New York Times
by Marc Santora
May 19, 2003
BASRA, Iraq, May 12 — Every morning, the professors and students come to Basra University and watch one more donkey pull one more load of loot from the place.
Every morning, they stand around and look at the wreckage of what was once one of Iraq's two premier institutions of higher learning and ask: How? Why?
How, they ask, could allied forces have allowed criminals to violate Basra University, picking it apart book by book, chair by chair, brick by brick?
Why, they ask, has no one, in the weeks since the fighting stopped, come to help them put the pieces back together or at least provided the security for them to do it themselves?
"I have seen all the attention artifacts thousands of years old have gotten," Prof. Abbas Ebadi said. "But this was where we trained young minds for the future."
In allowing the destruction of the university, he said, allied forces taught everyone in this city a simple lesson: "Nobody cares about the Iraqi people."
Despite years of oppression under Saddam Hussein's rule, a decade of sanctions that choked the life out of southern Iraq, and a war with neighboring Iran, Basra University remained one of the few things that seemed to function well here, according to students and teachers. It has long been a source of pride for Basra, a city of 1.5 million people.
Now, a library that professors say contained two million volumes dating back to 1015 is a mess of twisted metal shelves atop ashes from the books set ablaze by looters.

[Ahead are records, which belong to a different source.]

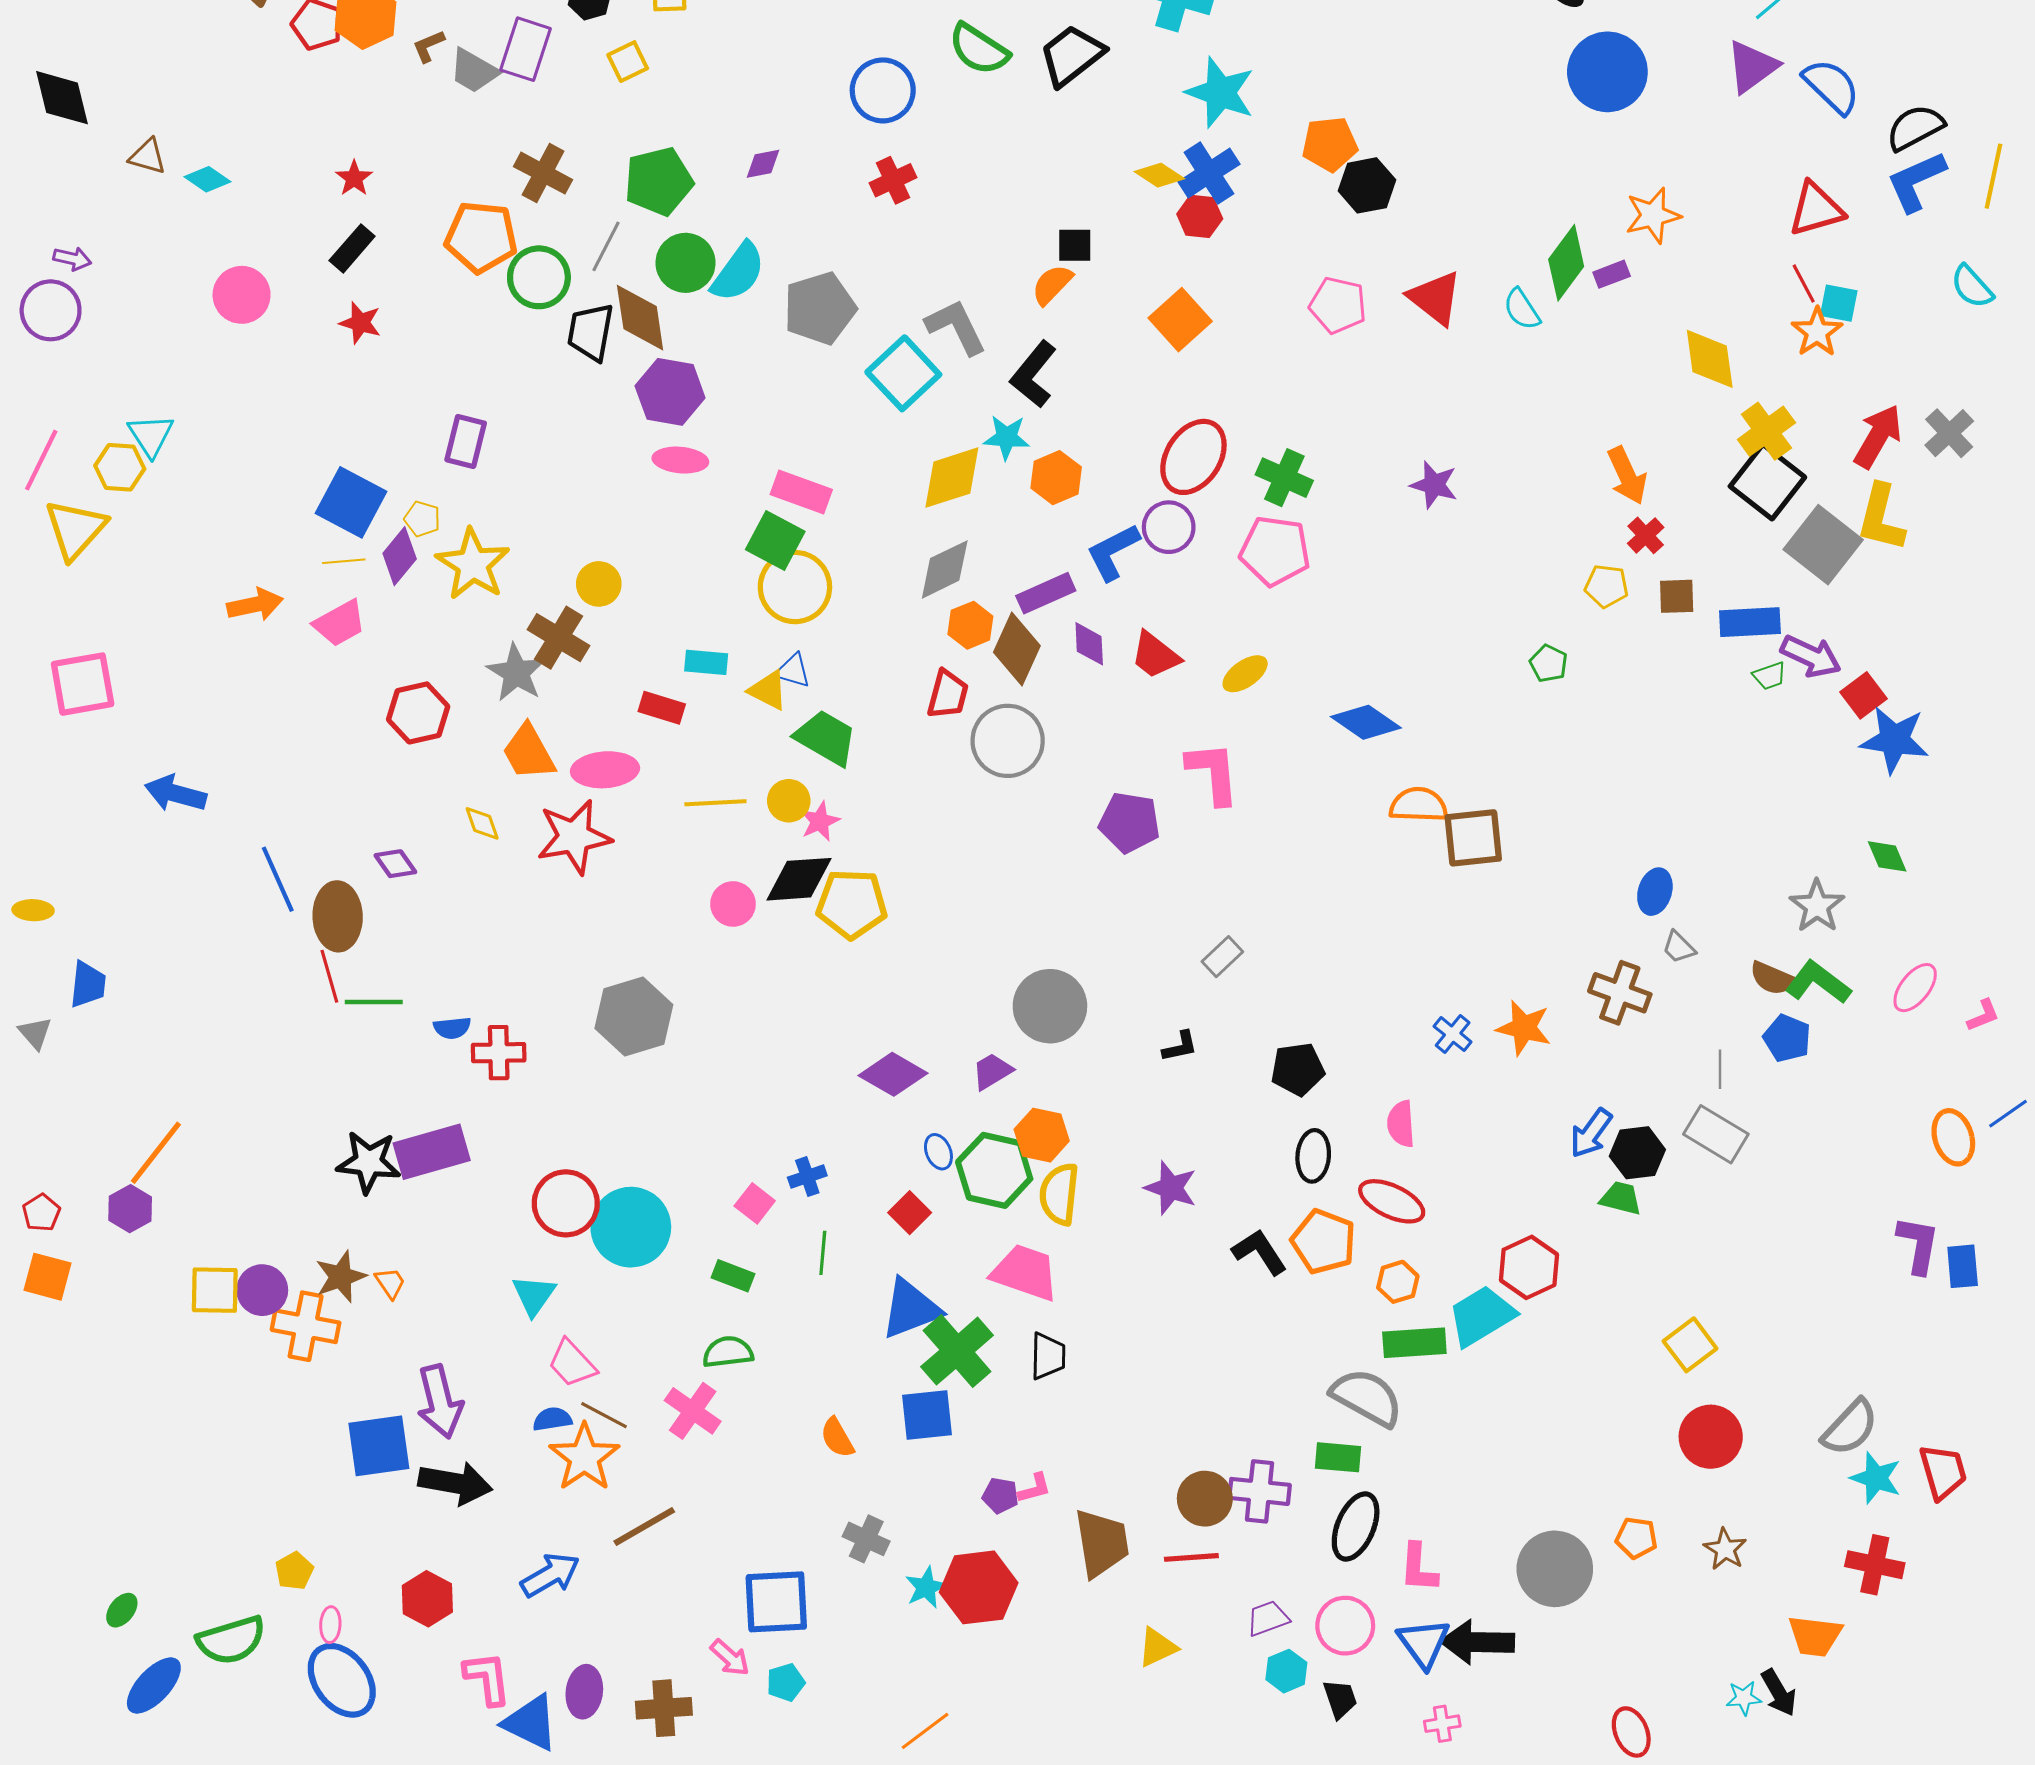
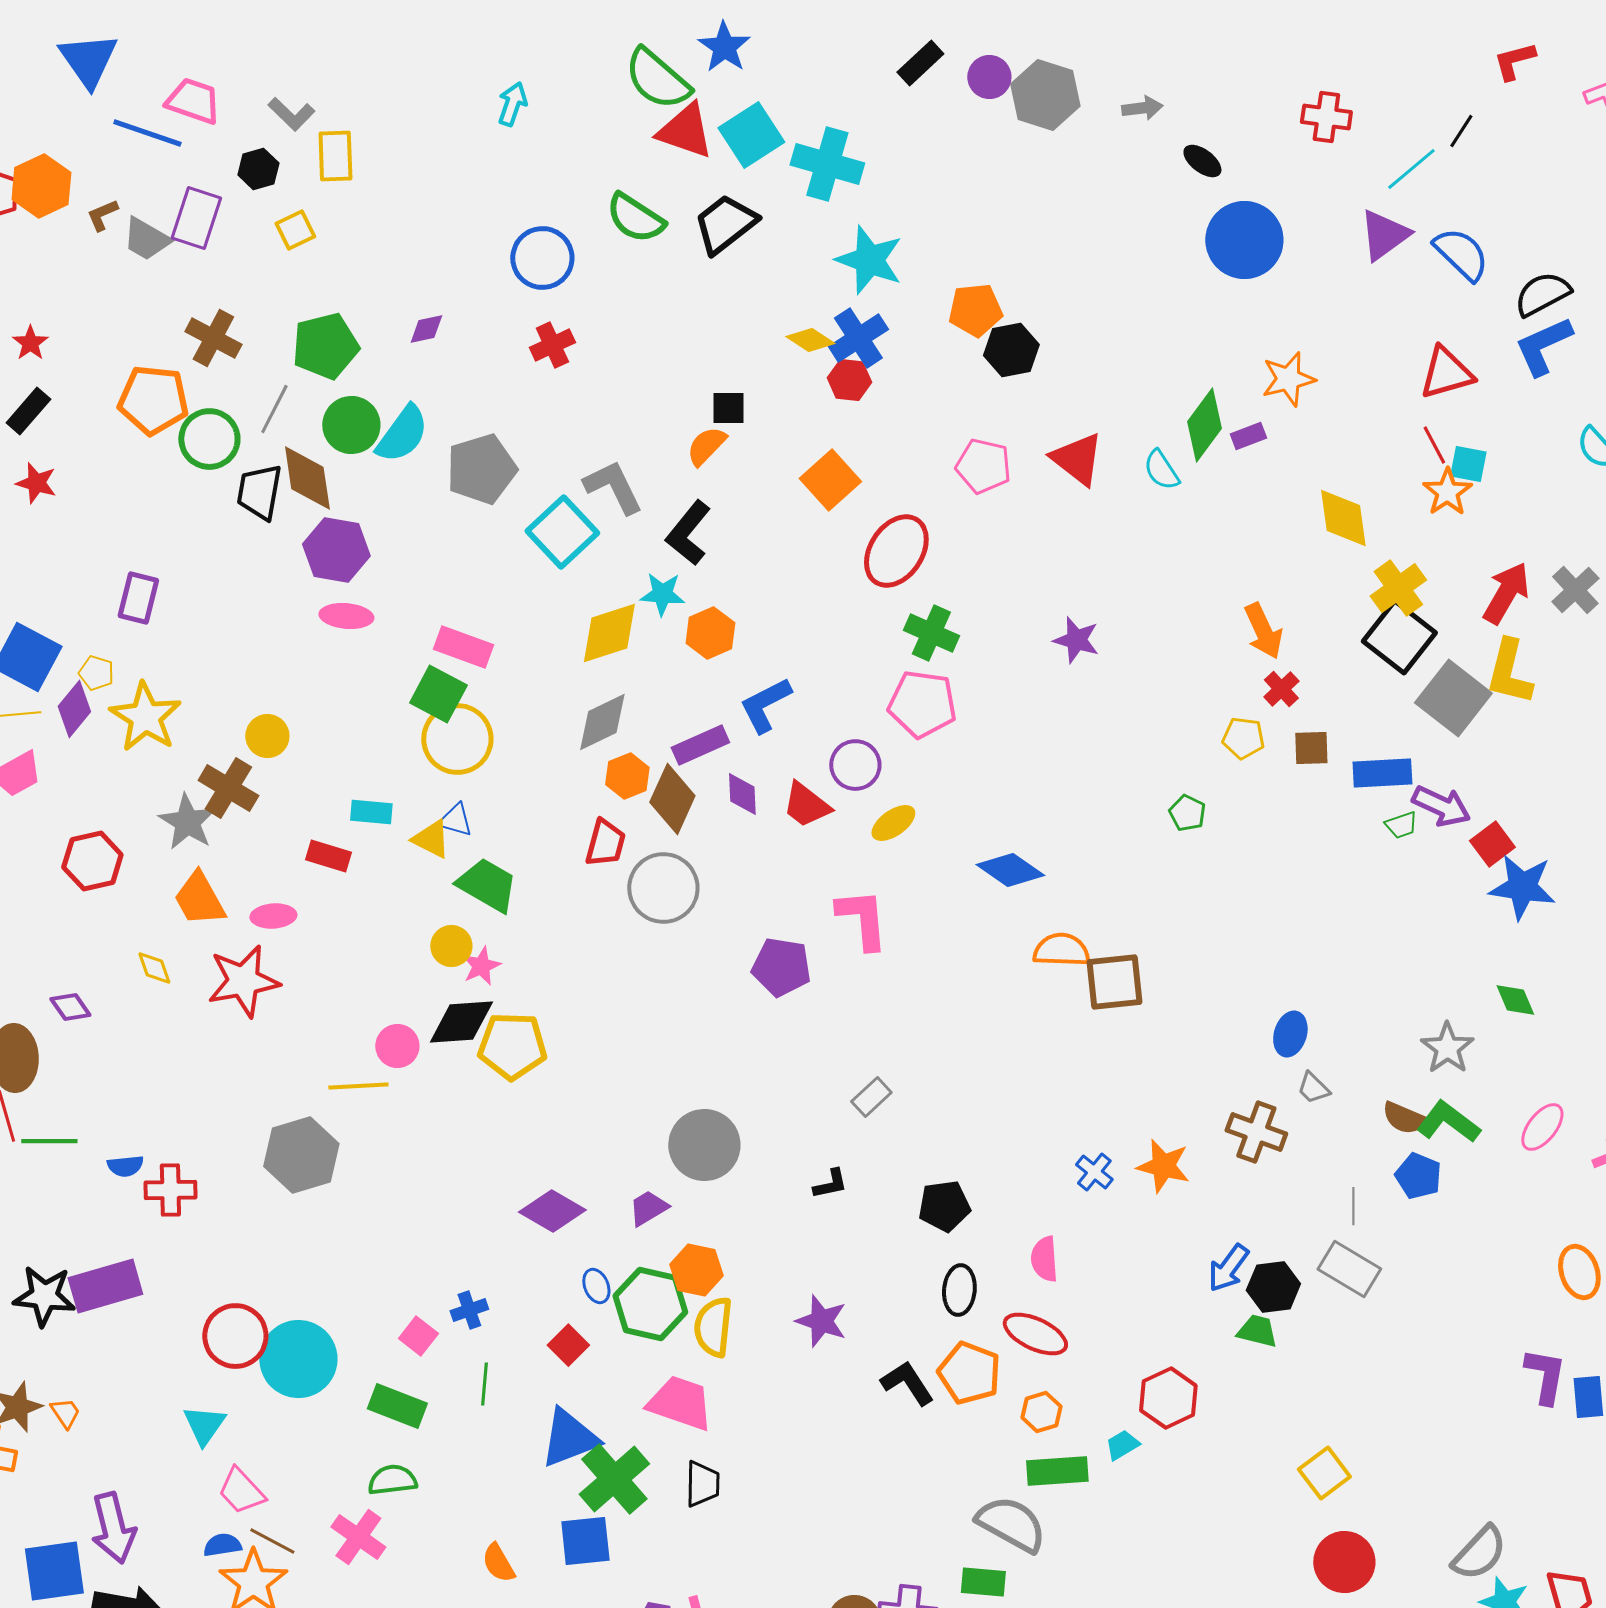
red ellipse: (1193, 457) -> (896, 551), moved
purple circle: (1169, 527) -> (855, 765), moved
pink ellipse: (605, 770) -> (273, 916), size x0.7
yellow line: (715, 803) -> (358, 1086), moved
green rectangle: (733, 1276) -> (397, 1406), size x1.4
cyan trapezoid: (1481, 1316) -> (1122, 1445), size x0.5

The blue dome that professors say housed the oldest astronomy department in the Middle East is still there, but inside there is nothing but rubble. The law school, the economics department, the art school, the Arabic studies wing — all are ruined. The damage goes beyond what would be caused in mere burglary, crossing over into wanton destruction.
British military officials have said that securing the university was not their prime focus, given the limited troop strength they had to secure the city and all its vital infrastructure, like power stations, water treatment plants and oil refineries.
As the British made their way into the city on April 6, they did encounter some Iraqi soldiers at the university, and one British soldier was killed in fighting there, said Brig. Graham Binns, whose Seventh Armored Brigade was responsible for taking Basra.
However, little damage was done to the campus in the fighting.
Once the British realized that the Iraqi resistance had for the most part evaporated, they quickly had to focus on the looting and crime that enveloped the city.
"The banks were being raided, the food warehouses attacked," said Brigadier Binns. "We quickly had to focus on those things we could rebuild in the short term."
Although at one point the British had troops stationed at the university, Brigadier Binns said his soldiers were soon confronted by a mob of people. "I couldn't stop it without shooting the looters," he said, "and I was not prepared to do that."
So the looters took over, and they have continued to have their way with the place.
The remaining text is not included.